Learning chaotic dynamical systems by matching only trajectories and first-order derivatives often fails to preserve the geometric and statistical properties of attractors, leading to spurious dynamics. This work proposes a stochastic Jacobian matching method that implicitly enforces second-order geometric constraints at O(d²) computational complexity, without explicitly computing Hessian tensors. By comparing Jacobian matrices under random perturbations and leveraging Taylor expansion analysis, the approach captures essential curvature information of the underlying dynamics. Evaluated on the Lorenz-63 and coupled Lorenz-96 systems, the method significantly outperforms existing first-order approaches: it effectively eliminates anomalous Lyapunov exponents, accurately recovers both the attractor geometry and the invariant measure, and achieves high fidelity with low computational overhead.

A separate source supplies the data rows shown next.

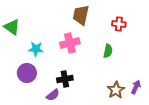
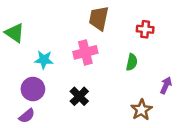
black cross: (65, 79) -> (79, 96), turned -35
purple arrow: (136, 87) -> (166, 85), moved
purple semicircle: (53, 95) -> (27, 116), moved

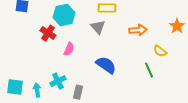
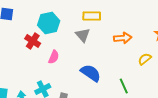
yellow semicircle: (160, 51) -> (145, 59), turned 104
green line: (149, 70) -> (124, 86), moved

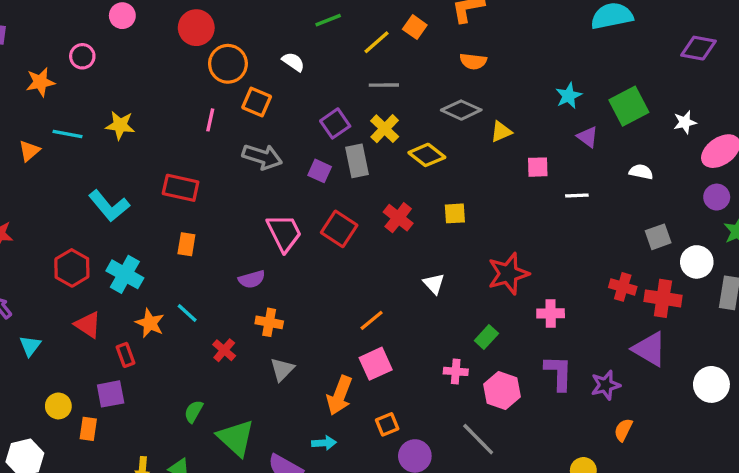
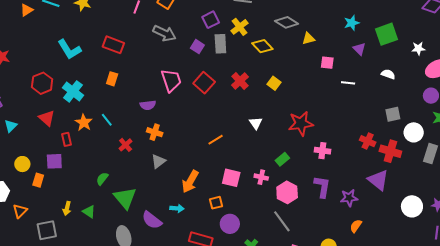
yellow square: (455, 213) -> (274, 83), turned 32
pink square: (376, 364) -> (231, 178), moved, turned 30
gray line: (478, 439) -> (282, 221), moved

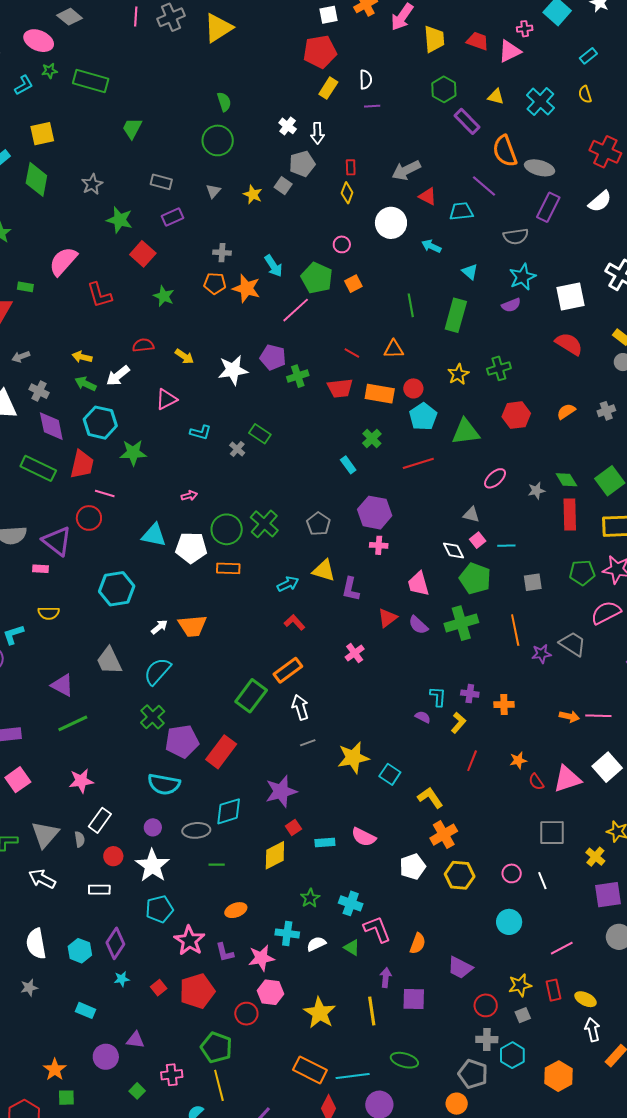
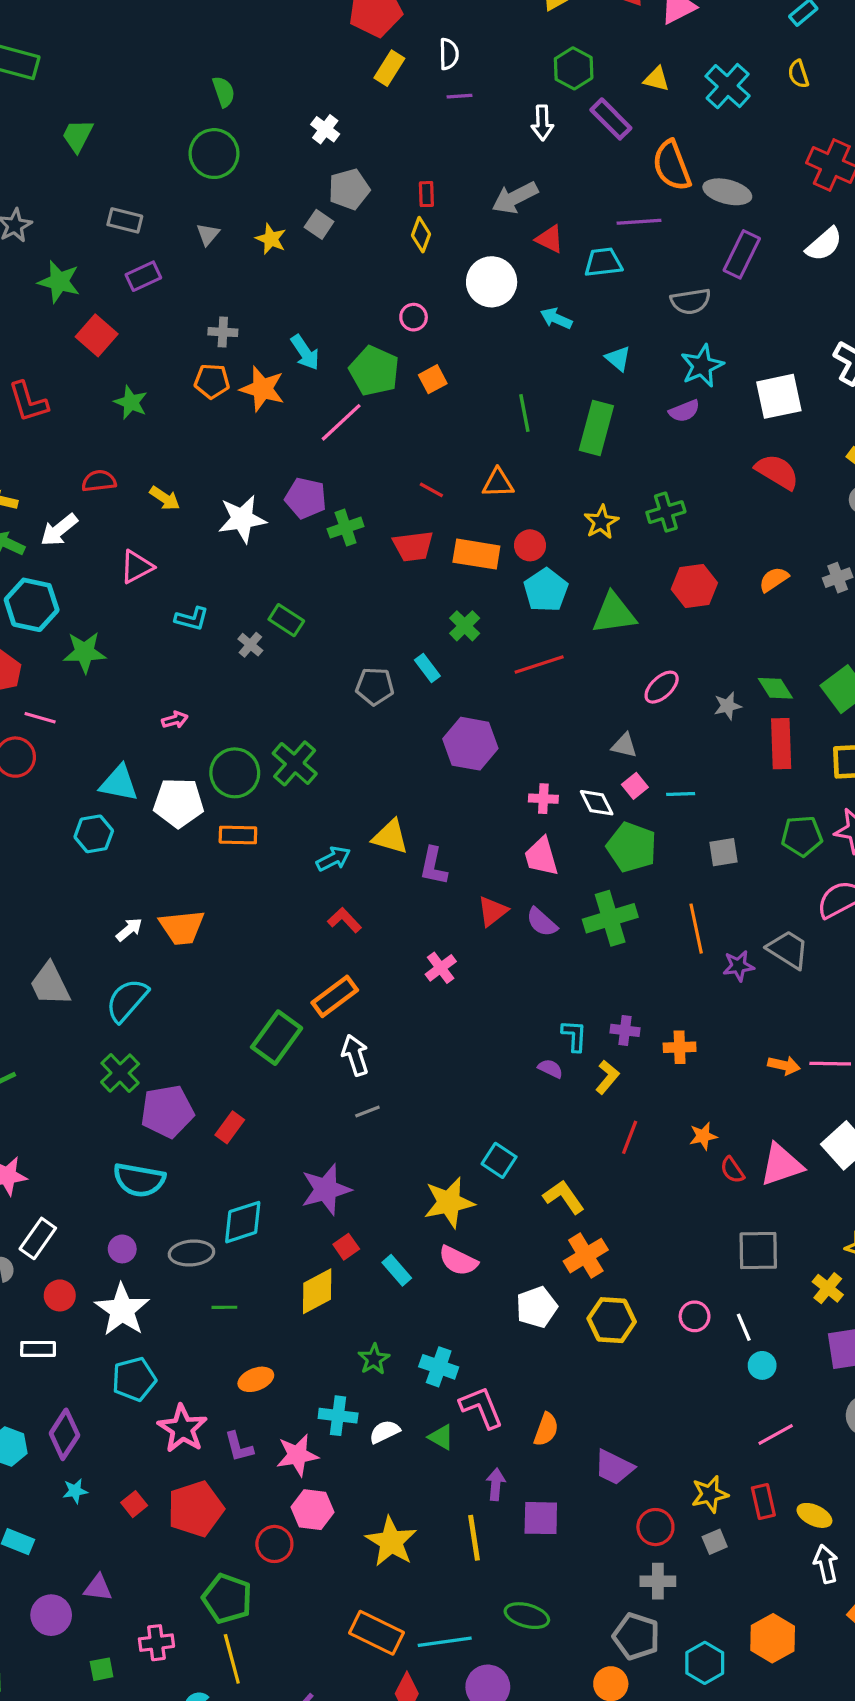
white arrow: (317, 133) -> (542, 123), moved
purple line: (484, 186) -> (639, 222), turned -44
gray pentagon: (318, 524) -> (375, 686), moved, turned -30
pink cross: (379, 545) -> (543, 799), moved
cyan hexagon: (117, 589) -> (94, 834), moved, size x0.7
red rectangle: (221, 752) -> (230, 1127), size x0.6
yellow star: (353, 758) -> (449, 1202), moved
cyan rectangle: (325, 843) -> (397, 1270), turned 54
cyan circle: (509, 922) -> (762, 1365), moved, size x0.7
cyan hexagon: (512, 1055) -> (705, 1663), moved
green square: (137, 1091) -> (102, 1669), turned 35

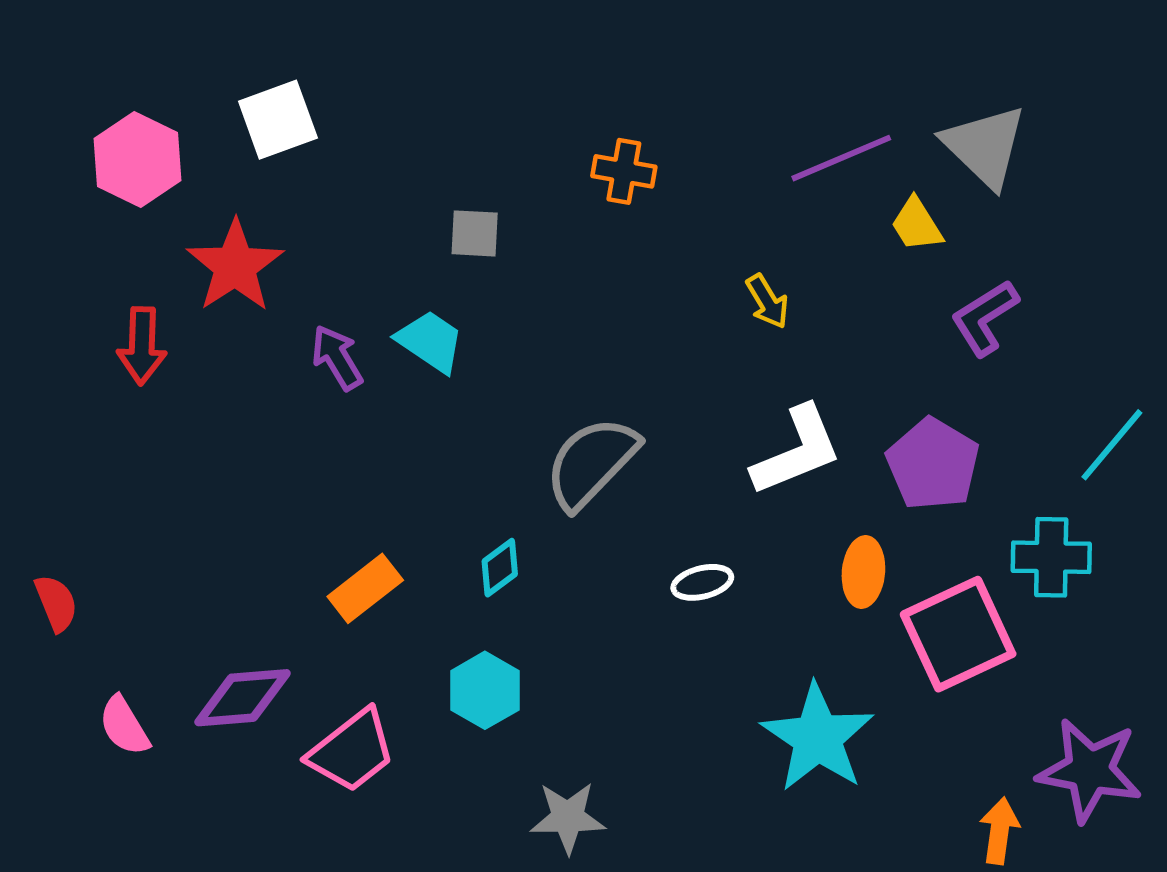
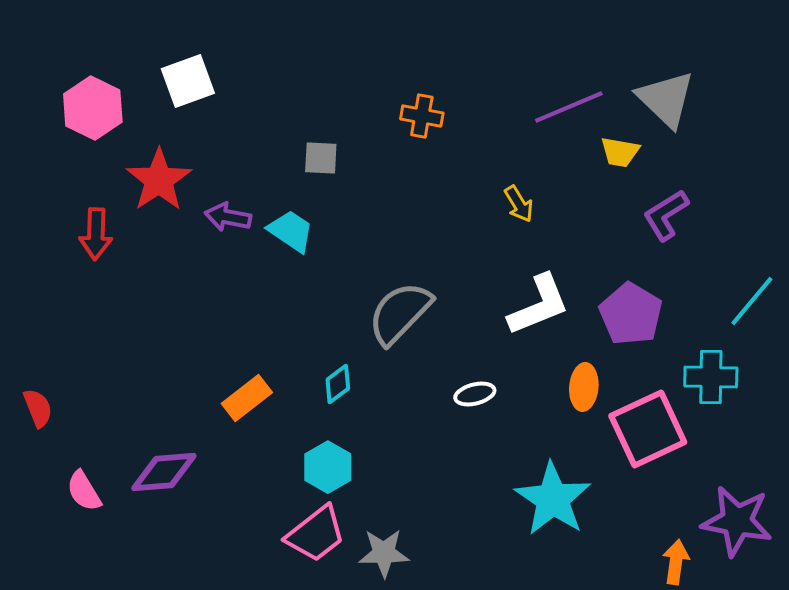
yellow trapezoid: (917, 225) -> (620, 152), turned -48
purple arrow: (337, 358) -> (228, 217), moved, turned -48
pink trapezoid: (352, 751) -> (316, 534), moved

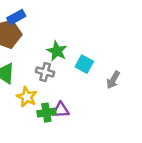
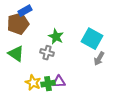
cyan square: (84, 64) -> (92, 39), moved, size x1.5
yellow star: (27, 97) -> (33, 83), moved

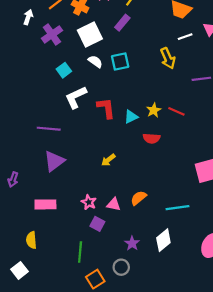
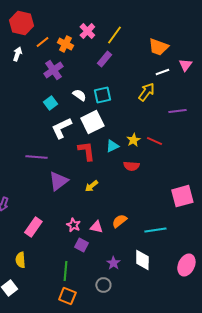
purple cross: (52, 34) -> (53, 70), moved
white square: (90, 34) -> (92, 122), moved
yellow arrow: (168, 58) -> (146, 92), turned -120
red L-shape: (106, 108) -> (86, 151), moved
purple triangle: (54, 161) -> (58, 181), moved
pink rectangle: (45, 204) -> (33, 227), turned -54
white diamond: (163, 240) -> (142, 260), turned -50
orange square: (95, 279) -> (67, 296), moved, turned -36

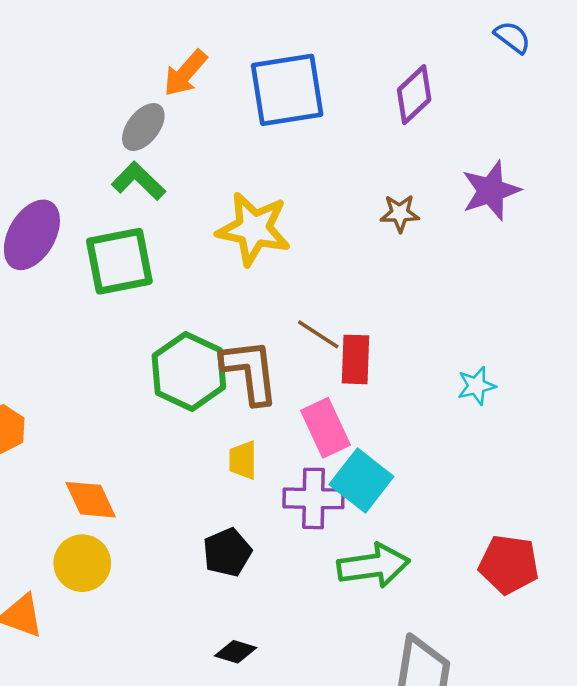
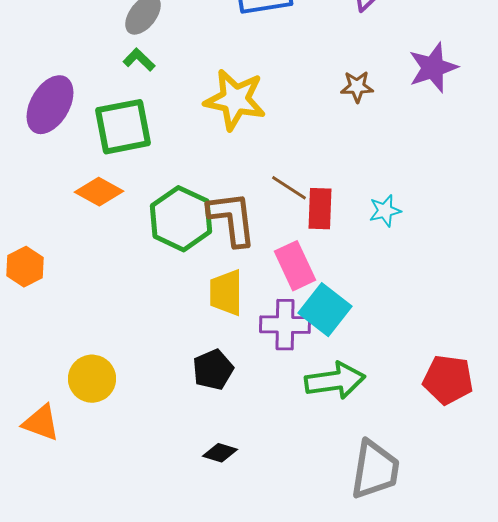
green L-shape: (139, 181) -> (139, 60), size x0.7
cyan star: (476, 386) -> (385, 211), moved
yellow trapezoid: (243, 460) -> (226, 293), size x1.4
orange diamond: (91, 500) -> (99, 192), moved, turned -36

Learning chaotic dynamical systems from data requires more than short-term predictive accuracy: the learned model must preserve the attractor geometry and its invariant statistics. Trajectory (zero-order) and Jacobian (first-order) matching supervise the values and tangent structure of the vector field, but neither constrains how the field bends away from its tangent plane. A model can thus match values and tangents at the supervised states yet curve differently from the truth, remaining locally accurate while drifting toward spurious attractors and distorting long-time statistics. We show that enforcing second-order consistency mitigates these failures, but forming the full Hessian is prohibitive in high dimensions. We propose model-constrained randomized Jacobian matching, which compares the Jacobians of the true and learned vector fields at randomly perturbed inputs. A Taylor expansion shows that the expected randomized Jacobian loss decomposes into the nominal Jacobian mismatch plus a Hessian mismatch scaled by the noise variance, implicitly enforcing second-order consistency at $\mathcal{O}(d^2)$ cost without forming the $\mathcal{O}(d^3)$ Hessian tensor. Using only Jacobian evaluations, the method scales to high dimensions where explicit Hessian matching does not. Numerical experiments confirm that second-order methods are robust. For Lorenz~63, first-order methods produce catastrophic Lyapunov-exponent outliers under minimal temporal supervision, which second-order methods eliminate while recovering the correct attractor. For coupled Lorenz~96, an out-of-distribution forcing sweep separates the methods: all agree up to $F=16$, but beyond $F=18$ only second-order methods preserve the invariant measure and Lyapunov spectrum. On both systems, randomized Jacobian matching performs comparably to explicit Hessian matching at much lower cost.